8. An Agent Security Checklist

Right before production, confirm at least this much.

  • LLM output isn't wired directly to trusted execution (a buffer zone exists)
  • Data read in from outside is treated as "untrusted," with the data/instruction boundary made explicit
  • The agent doesn't hold admin rights at all times (user-token delegation, least privilege)
  • Tools are classified into read/write/egress, with tier-specific guardrails
  • Outbound sends are controlled by a destination allowlist
  • Code/query execution runs in a resource- and network-isolated sandbox
  • External MCP servers are origin-verified and version-pinned, and their tool descriptions aren't trusted
  • Irreversible actions enforce HITL approval
  • Every tool call lands in an audit log (integrated with Part 1's tracing)

Closing — Balancing Autonomy and Safety

The essence of agent security is deliberately designing the trade-off between autonomy and safety. You can't block prompt injection 100%. So defense should go not "block injection" but "keep the damage small even when injection succeeds" — least privilege, sandboxing, egress control, HITL. Keep the LLM as a smart advisor; don't make it a privileged executor.

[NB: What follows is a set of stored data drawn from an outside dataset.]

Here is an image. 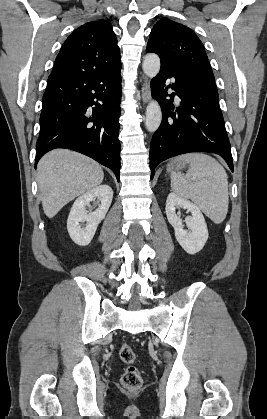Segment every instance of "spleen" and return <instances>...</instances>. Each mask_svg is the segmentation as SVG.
<instances>
[{
    "label": "spleen",
    "instance_id": "1",
    "mask_svg": "<svg viewBox=\"0 0 267 419\" xmlns=\"http://www.w3.org/2000/svg\"><path fill=\"white\" fill-rule=\"evenodd\" d=\"M174 164H190L186 174L171 173V188L178 196L191 199L215 224L222 223L229 204L228 177L223 166L204 153H189Z\"/></svg>",
    "mask_w": 267,
    "mask_h": 419
}]
</instances>
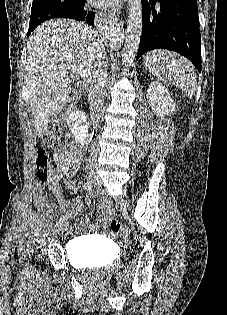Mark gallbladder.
I'll return each mask as SVG.
<instances>
[{"mask_svg": "<svg viewBox=\"0 0 227 315\" xmlns=\"http://www.w3.org/2000/svg\"><path fill=\"white\" fill-rule=\"evenodd\" d=\"M67 107H64L59 113H57L54 117H53V121L56 123H61L64 121L65 117H66V112H67Z\"/></svg>", "mask_w": 227, "mask_h": 315, "instance_id": "gallbladder-1", "label": "gallbladder"}]
</instances>
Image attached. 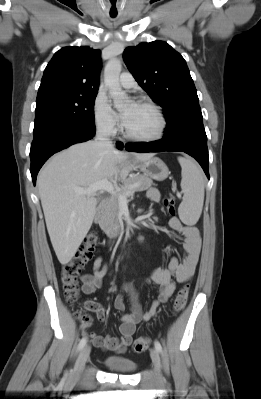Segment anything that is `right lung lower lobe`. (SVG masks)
<instances>
[{
  "label": "right lung lower lobe",
  "mask_w": 261,
  "mask_h": 399,
  "mask_svg": "<svg viewBox=\"0 0 261 399\" xmlns=\"http://www.w3.org/2000/svg\"><path fill=\"white\" fill-rule=\"evenodd\" d=\"M94 134L95 130L85 129L73 121L62 118L36 123L30 149V172L34 185L40 168L50 156L72 144L88 141ZM117 147L122 149L123 145L117 143Z\"/></svg>",
  "instance_id": "obj_1"
}]
</instances>
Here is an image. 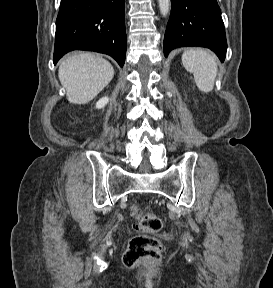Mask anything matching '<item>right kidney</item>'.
I'll return each instance as SVG.
<instances>
[{"label":"right kidney","mask_w":273,"mask_h":288,"mask_svg":"<svg viewBox=\"0 0 273 288\" xmlns=\"http://www.w3.org/2000/svg\"><path fill=\"white\" fill-rule=\"evenodd\" d=\"M109 99L108 97H102L97 103H96V108L101 109L106 106L108 103Z\"/></svg>","instance_id":"right-kidney-1"}]
</instances>
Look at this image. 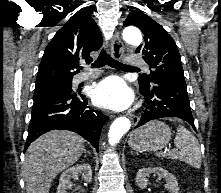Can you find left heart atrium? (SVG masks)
<instances>
[{
  "mask_svg": "<svg viewBox=\"0 0 221 193\" xmlns=\"http://www.w3.org/2000/svg\"><path fill=\"white\" fill-rule=\"evenodd\" d=\"M92 99L99 107L122 111L132 104L133 93L122 78L113 76L94 86Z\"/></svg>",
  "mask_w": 221,
  "mask_h": 193,
  "instance_id": "obj_1",
  "label": "left heart atrium"
}]
</instances>
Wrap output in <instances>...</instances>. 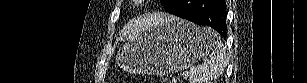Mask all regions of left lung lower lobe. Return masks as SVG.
Returning a JSON list of instances; mask_svg holds the SVG:
<instances>
[{
  "label": "left lung lower lobe",
  "instance_id": "obj_1",
  "mask_svg": "<svg viewBox=\"0 0 307 83\" xmlns=\"http://www.w3.org/2000/svg\"><path fill=\"white\" fill-rule=\"evenodd\" d=\"M167 12L198 25H208L226 38L225 0H175Z\"/></svg>",
  "mask_w": 307,
  "mask_h": 83
}]
</instances>
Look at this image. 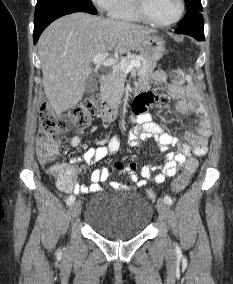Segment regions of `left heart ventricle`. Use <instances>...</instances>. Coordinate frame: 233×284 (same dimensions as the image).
<instances>
[{"instance_id": "left-heart-ventricle-1", "label": "left heart ventricle", "mask_w": 233, "mask_h": 284, "mask_svg": "<svg viewBox=\"0 0 233 284\" xmlns=\"http://www.w3.org/2000/svg\"><path fill=\"white\" fill-rule=\"evenodd\" d=\"M150 14L160 22L173 20L179 12L178 0H147Z\"/></svg>"}]
</instances>
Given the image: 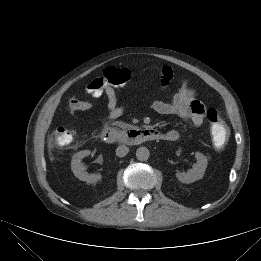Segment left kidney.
<instances>
[{
	"label": "left kidney",
	"instance_id": "5707ae66",
	"mask_svg": "<svg viewBox=\"0 0 261 261\" xmlns=\"http://www.w3.org/2000/svg\"><path fill=\"white\" fill-rule=\"evenodd\" d=\"M195 158L197 161L189 172L176 173V177L182 183H193L204 176L208 164L207 158L200 152H195Z\"/></svg>",
	"mask_w": 261,
	"mask_h": 261
}]
</instances>
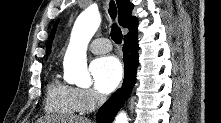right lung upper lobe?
<instances>
[{"instance_id":"1","label":"right lung upper lobe","mask_w":221,"mask_h":123,"mask_svg":"<svg viewBox=\"0 0 221 123\" xmlns=\"http://www.w3.org/2000/svg\"><path fill=\"white\" fill-rule=\"evenodd\" d=\"M117 6L119 10V23L122 27H126L129 29V33L125 35L124 37L137 35V27H138V20L136 17H133L131 15V12L134 8V5L129 0H117ZM58 21L54 24V27L51 31V34L48 38L47 42V53L49 54L51 52V45L52 41L54 39V35L56 32V27L58 24Z\"/></svg>"}]
</instances>
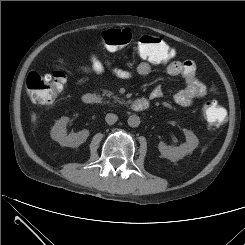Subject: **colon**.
I'll list each match as a JSON object with an SVG mask.
<instances>
[{
	"label": "colon",
	"instance_id": "colon-1",
	"mask_svg": "<svg viewBox=\"0 0 245 245\" xmlns=\"http://www.w3.org/2000/svg\"><path fill=\"white\" fill-rule=\"evenodd\" d=\"M134 37L127 29H110L103 33L102 41L110 49H121L130 45ZM137 52L141 59L164 64L173 58L169 46L160 38L143 35L137 39ZM65 85V77L60 72L41 75L30 71L26 77V87L31 100L37 104H52ZM203 117L209 130L218 129L226 120V110L217 100H208L203 106Z\"/></svg>",
	"mask_w": 245,
	"mask_h": 245
}]
</instances>
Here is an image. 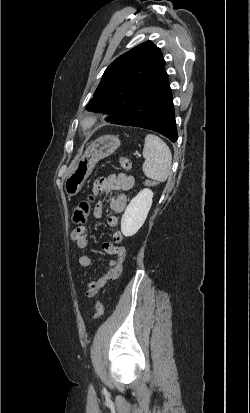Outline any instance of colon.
<instances>
[{
    "mask_svg": "<svg viewBox=\"0 0 250 413\" xmlns=\"http://www.w3.org/2000/svg\"><path fill=\"white\" fill-rule=\"evenodd\" d=\"M120 165L125 170H130L132 168V162L130 159L121 157ZM146 185L148 187H155L158 185V180L155 178H148L146 180ZM93 201V196H89L87 200L80 202L73 211L72 220L75 224H84L89 215L91 210V203ZM104 307L100 301H97L95 304V313L93 319L96 320L103 315Z\"/></svg>",
    "mask_w": 250,
    "mask_h": 413,
    "instance_id": "colon-1",
    "label": "colon"
}]
</instances>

With that, the Operations trilogy closes. Make it visible with observability (Part 1), measure it with evaluation (Part 2), make it safe with security (Part 3) — only with these three bridges laid does a data engineering agent become a production system you can trust, not just a demo.

In one sentence: Assume prompt injection can't be blocked, and contain the blast radius with least privilege, sandboxing, egress control, and HITL — agent security is containment, not prevention.